E o porquê de tudo isso? Bem, os povos desta região são histórica e culturalmente bem parecidos, falam praticamente a mesma língua e viveram bastante tempo sobre a mesma bandeira... Até alguém concluir que, sendo uns católicos, outros ortodoxos (mas também cristãos!) e outros muçulmanos, não podiam viver sobre o mesmo teto - ou que isso pelo menos poderia servir facilmente para alimentar um ódio mortal. A quem interessa esse ódio? Prefiro não responder. Ora, se eu posso viajar lado a lado com um judeu, se este judeu pode se dar ao luxo de comer carne de porco uma vez na vida sem se achar condenado ao inferno, e tantas outras coisas... Não temos todos coração, não sentimos dor e sangramos quando feridos, não sorrimos e choramos, não crescemos, envelhecemos e nos reproduzimos da mesma maneira? Será tão importante assim a maneira como reverenciamos o nosso deus (que, afinal, é o mesmo deus para todos)?
Meu amigo tem confiança no futuro, acredita que as coisas serão melhores. Passaram-se duas décadas desde a última guerra. Éramos crianças! Eu sou otimista e gosto de pensar que ele pode estar certo. Gente como ele e terra como essa não merecem novas cicatrizes. Gente como nós, merecemos paz.
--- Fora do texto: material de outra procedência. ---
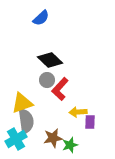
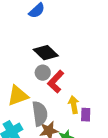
yellow arrow: (78, 112) -> (74, 105), turned 84
gray semicircle: (26, 121) -> (40, 114), moved

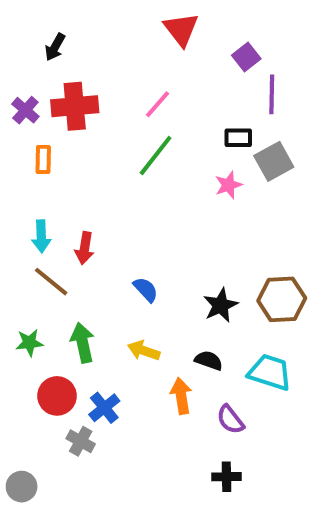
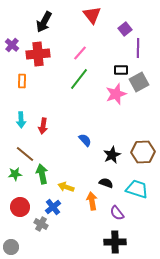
black arrow: (55, 47) -> (44, 22), moved, size x1.5
purple cross: (25, 110) -> (12, 45), moved
pink star: (228, 185) -> (116, 94), size x1.5
brown line: (51, 282) -> (25, 154), moved
blue semicircle: (146, 289) -> (85, 140), moved
yellow arrow: (144, 351) -> (66, 187), moved
red circle: (57, 396) -> (20, 207), moved
black cross: (226, 477) -> (115, 242), size x1.5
sábado, 28 de maio de 2011

Na praia, no Adriático

A Croácia tem paisagens de tal maneira incríveis que parece estranho não termos muita noção disto no Brasil. Apesar de relativamente pequeno, o país tem cenários diversos e agradáveis: montanhas verdes, um litoral bastante recortado com inúmeras ilhas também verdes e um mar que só não é mais verde porque às vezes é de um azul límpido.
Sendo assim, um dos principais atrativos desta região da Europa é o mar, seja para navegar, velejar, olhar ou se banhar. Fui a Opatija, um balneário pequeno e agradável perto de onde estou hospedado. O lugar é calmo, cercado de verde, ladeado por montanhas, ponteado de belas casas. Recebe turistas da Itália, da Eslovênia, da própria Croácia e de outras partes. Todos buscando o mar. Fui, então, ver o mar.
Cheguei à beira-mar, pisei na praia... Praia? A praia, aqui, é feita de concreto! Uma grande área de concreto com alguns degraus - senta-se neles como talvez num antigo anfiteatro. Observa-se o mar, quem quiser entrar na água pode usar uma das escadas de metal espalhadas pela "praia" - como as escadas que usamos em piscinas. No mar, transparente, vai-se pisar mais uma vez no concreto. Como num imenso tanque de água salgada. Avança-se uns degraus mar adentro e só então deixa-se para trás o concreto. O fundo é pedregoso.
Quando quiser sair da água, o recomendável é usar novamente uma das tais escadas. Como o corpo estará molhado, pode-se querer trocar de roupa, então vai-se até uma das cabines de vestuários espalhadas ali perto - como nas nossas praias há umas tantas décadas.
Em vez de entrar na água, uma opção (parece-me que a preferida do pessoal) é simplesmente estender uma toalha no concreto e tomar banho de sol. Guarda-sóis não são muito populares, pois não há como cravá-los no chão, a não ser num dos buracos que aquele rapazinho lá adiante está fazendo com uma furadeira elétrica...
E não estou falando de um cenário incomum. Este é o retrato de um balneário típico por aqui. Na verdade, de um dos mais conhecidos da região! E como ele há outros. Verdade que nem todas as praias são de concreto: também as há de rocha ou de pequenas pedras, como cascalho. Areia? Cheguei a ver areia numas duas praias que, juntas, devem somar uns 10 metros de extensão e, por algum motivo, não pareciam muito populares, estavam bem vazias.
Verdade, também, que não vim à Croácia para frequentar a praia, então o concreto não me incomodou. Até preferi assim, afinal quem não gosta de se deparar com o inusitado quando viaja?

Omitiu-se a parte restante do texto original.